Forward Looking Statements
This communication contains forward-looking statements (within the meaning of Section 27A of the Securities Act of 1933, as amended, and Section 21E of the Securities Exchange Act of 1934, as amended) that involve risks and uncertainties concerning Hardinge’s expected financial performance and its strategic and operational plans. Such statements are based on management's current expectations, assumptions, estimates, and projections, as well as information currently available to Hardinge, which involve risks and uncertainties. Any statements that are not statements of historical fact or that are about future events may be deemed to be forward-looking statements. For example, words such as "may," "will," "should," "estimates," "predicts," "potential," "continue," "strategy," "believes," "anticipates," "plans," "expects," "intends," and similar expressions are intended to identify forward-looking statements. The actual results or outcomes and the timing of certain events may differ significantly from those discussed in any forward-looking statements.

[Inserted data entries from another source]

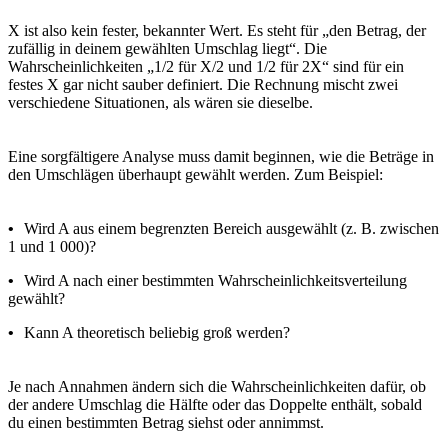
X ist also kein fester, bekannter Wert. Es steht für „den Betrag, der
zufällig in deinem gewählten Umschlag liegt“. Die
Wahrscheinlichkeiten „1/2 für X/2 und 1/2 für 2X“ sind für ein
festes X gar nicht sauber definiert. Die Rechnung mischt zwei
verschiedene Situationen, als wären sie dieselbe.
Eine sorgfältigere Analyse muss damit beginnen, wie die Beträge in
den Umschlägen überhaupt gewählt werden. Zum Beispiel:
•
Wird A aus einem begrenzten Bereich ausgewählt (z. B. zwischen
1 und 1 000)?
•
Wird A nach einer bestimmten Wahrscheinlichkeitsverteilung
gewählt?
•
Kann A theoretisch beliebig groß werden?
Je nach Annahmen ändern sich die Wahrscheinlichkeiten dafür, ob
der andere Umschlag die Hälfte oder das Doppelte enthält, sobald
du einen bestimmten Betrag siehst oder annimmst.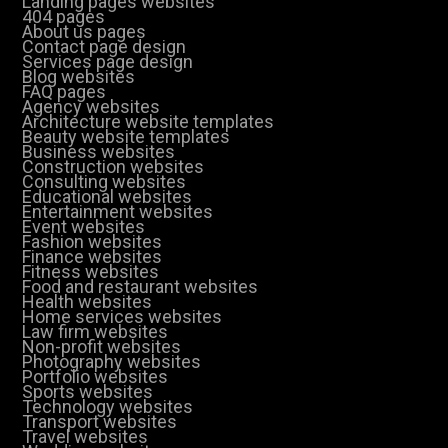
Landing pages websites
404 pages
About us pages
Contact page design
Services page design
Blog websites
FAQ pages
Agency websites
Architecture website templates
Beauty website templates
Business websites
Construction websites
Consulting websites
Educational websites
Entertainment websites
Event websites
Fashion websites
Finance websites
Fitness websites
Food and restaurant websites
Health websites
Home services websites
Law firm websites
Non-profit websites
Photography websites
Portfolio websites
Sports websites
Technology websites
Transport websites
Travel websites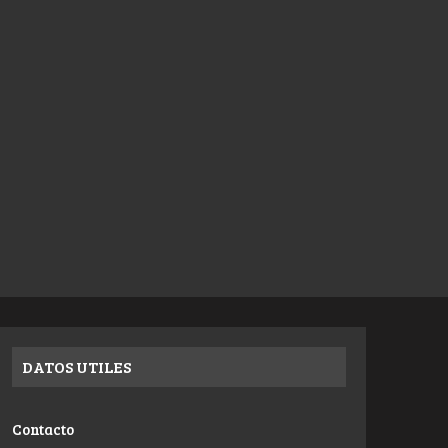
DATOS UTILES
Contacto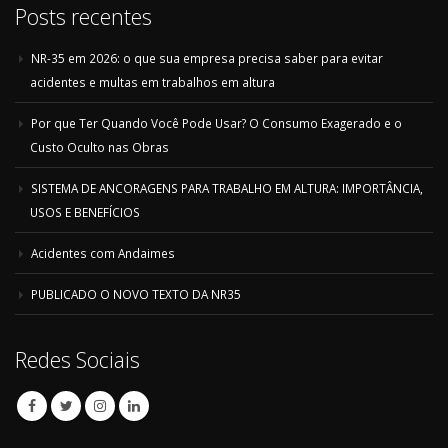
Posts recentes
NR-35 em 2026: o que sua empresa precisa saber para evitar
acidentes e multas em trabalhos em altura
Por que Ter Quando Você Pode Usar? O Consumo Exagerado e o
Custo Oculto nas Obras
SISTEMA DE ANCORAGENS PARA TRABALHO EM ALTURA: IMPORTÂNCIA,
USOS E BENEFÍCIOS
Acidentes com Andaimes
PUBLICADO O NOVO TEXTO DA NR35
Redes Sociais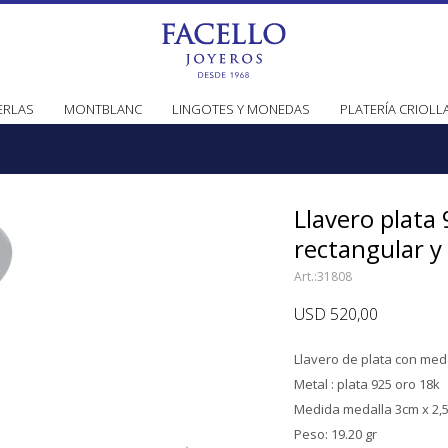
ERLAS
MONTBLANC
LINGOTES Y MONEDAS
PLATERÍA CRIOLL
Llavero plata
rectangular y
31808
USD
520,00
Llavero de plata con med
Metal : plata 925 oro 18k
Medida medalla 3cm x 2,
Peso: 19.20 gr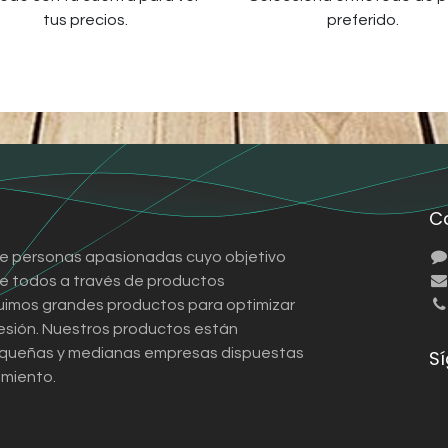
tus precios.
preferido.
C
e personas apasionadas cuyo objetivo
 de todos a través de productos
ruimos grandes productos para optimizar
esión. Nuestros productos están
queñas y medianas empresas dispuestas
S
imiento.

Certain factors could cause actual results to differ from those anticipated in the forward-looking statements in this release, including the possibility that the proposed transaction is delayed or does not close, including due to the failure to receive required shareholder approval, the taking of governmental action (including the passage of legislation) to block the transaction, the failure of Privet to obtain the equity and debt financing or other funds required to finance the transaction, or the failure of other closing conditions, the possibility that the expected financial impacts will not be realized, or will not be realized within the expected time period, including as a result of fluctuations in the machine tool business, the cyclical nature of our markets, changes in general economic conditions in the U.S. or internationally, the mix of products sold and the profit margins thereon, the relative success of our entry into new product and geographic markets, our ability to manage our operating costs and announced cost reduction initiatives, product liability claims, work stoppages or other labor issues, our ability to execute on our previously announced real estate sale and other restructuring activities, actions taken by customers such as order cancellations or reduced bookings by customers or distributors, competitors’ actions such as price discounting or new product introductions, governmental regulations and environmental matters, loss of key management or other personnel, failure of operating equipment or information technology infrastructure, changes in the availability and cost of materials and supplies, the implementation of new technologies and currency fluctuations, and other risks and factors described in our quarterly reports on Form 10-Q and annual reports on Form 10-K and in our other filings with the SEC or in materials incorporated therein by reference.
We undertake no obligation to publicly update any forward-looking statement, whether as a result of new information, future events, or otherwise.